# [Your goal]
What you should give back is a precise copy of the lines below from the one containing "danach abgeholt werden." through the one containing "Επανάληψη στις Αντωνυμίες της Αρχαίας", with no pictures.

Source data:
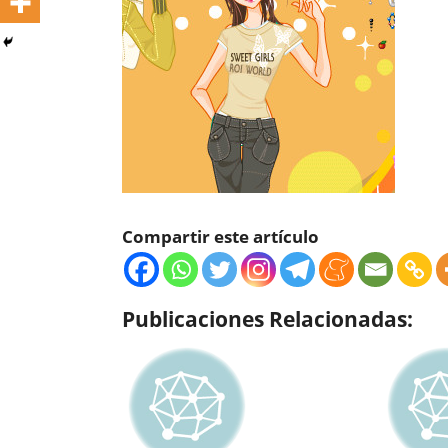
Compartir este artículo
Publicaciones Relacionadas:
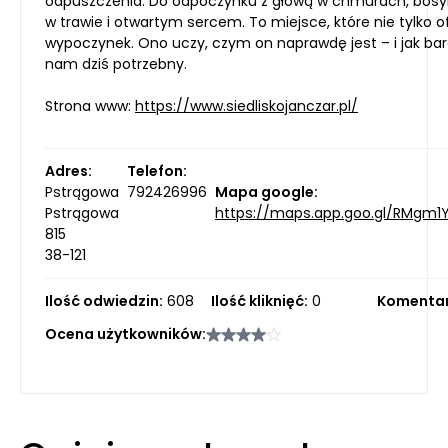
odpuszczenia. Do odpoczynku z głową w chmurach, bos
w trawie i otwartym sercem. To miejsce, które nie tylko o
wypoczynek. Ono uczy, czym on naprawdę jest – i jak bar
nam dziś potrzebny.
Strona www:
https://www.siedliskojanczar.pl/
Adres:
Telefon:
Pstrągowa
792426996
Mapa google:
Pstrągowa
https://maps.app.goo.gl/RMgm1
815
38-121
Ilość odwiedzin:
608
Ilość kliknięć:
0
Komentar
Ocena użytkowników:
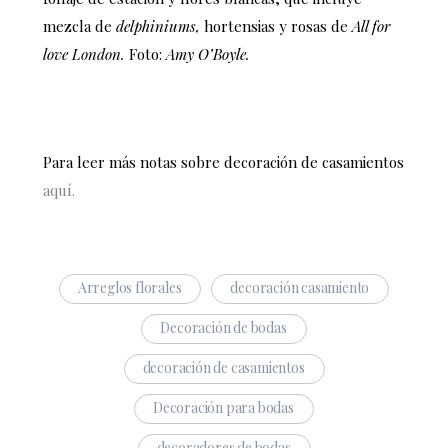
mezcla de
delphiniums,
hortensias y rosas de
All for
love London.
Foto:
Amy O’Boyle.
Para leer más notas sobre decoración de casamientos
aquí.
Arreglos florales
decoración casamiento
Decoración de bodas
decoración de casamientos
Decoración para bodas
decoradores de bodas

---

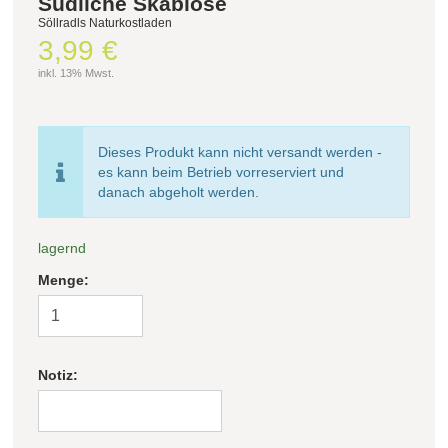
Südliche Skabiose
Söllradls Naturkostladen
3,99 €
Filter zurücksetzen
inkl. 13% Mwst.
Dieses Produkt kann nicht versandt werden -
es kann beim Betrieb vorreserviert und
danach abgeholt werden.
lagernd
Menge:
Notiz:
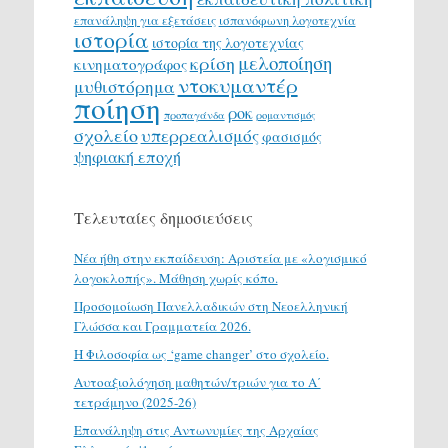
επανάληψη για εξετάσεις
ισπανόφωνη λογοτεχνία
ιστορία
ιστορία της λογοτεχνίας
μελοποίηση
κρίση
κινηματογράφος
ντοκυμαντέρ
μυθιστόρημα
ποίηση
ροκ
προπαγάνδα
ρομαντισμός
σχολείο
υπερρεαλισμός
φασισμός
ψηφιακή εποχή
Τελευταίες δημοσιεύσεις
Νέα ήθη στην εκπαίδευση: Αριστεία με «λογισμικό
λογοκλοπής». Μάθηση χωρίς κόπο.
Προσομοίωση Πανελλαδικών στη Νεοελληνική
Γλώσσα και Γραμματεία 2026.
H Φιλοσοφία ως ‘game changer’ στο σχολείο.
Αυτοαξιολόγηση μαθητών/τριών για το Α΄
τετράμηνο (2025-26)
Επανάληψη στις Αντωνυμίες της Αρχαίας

# [Solved problem]
danach abgeholt werden.
lagernd
Menge:
Notiz:
επανάληψη για εξετάσεις
ισπανόφωνη λογοτεχνία
ιστορία
ιστορία της λογοτεχνίας
μελοποίηση
κρίση
κινηματογράφος
ντοκυμαντέρ
μυθιστόρημα
ποίηση
ροκ
προπαγάνδα
ρομαντισμός
σχολείο
υπερρεαλισμός
φασισμός
ψηφιακή εποχή
Τελευταίες δημοσιεύσεις
Νέα ήθη στην εκπαίδευση: Αριστεία με «λογισμικό
λογοκλοπής». Μάθηση χωρίς κόπο.
Προσομοίωση Πανελλαδικών στη Νεοελληνική
Γλώσσα και Γραμματεία 2026.
H Φιλοσοφία ως ‘game changer’ στο σχολείο.
Αυτοαξιολόγηση μαθητών/τριών για το Α΄
τετράμηνο (2025-26)
Επανάληψη στις Αντωνυμίες της Αρχαίας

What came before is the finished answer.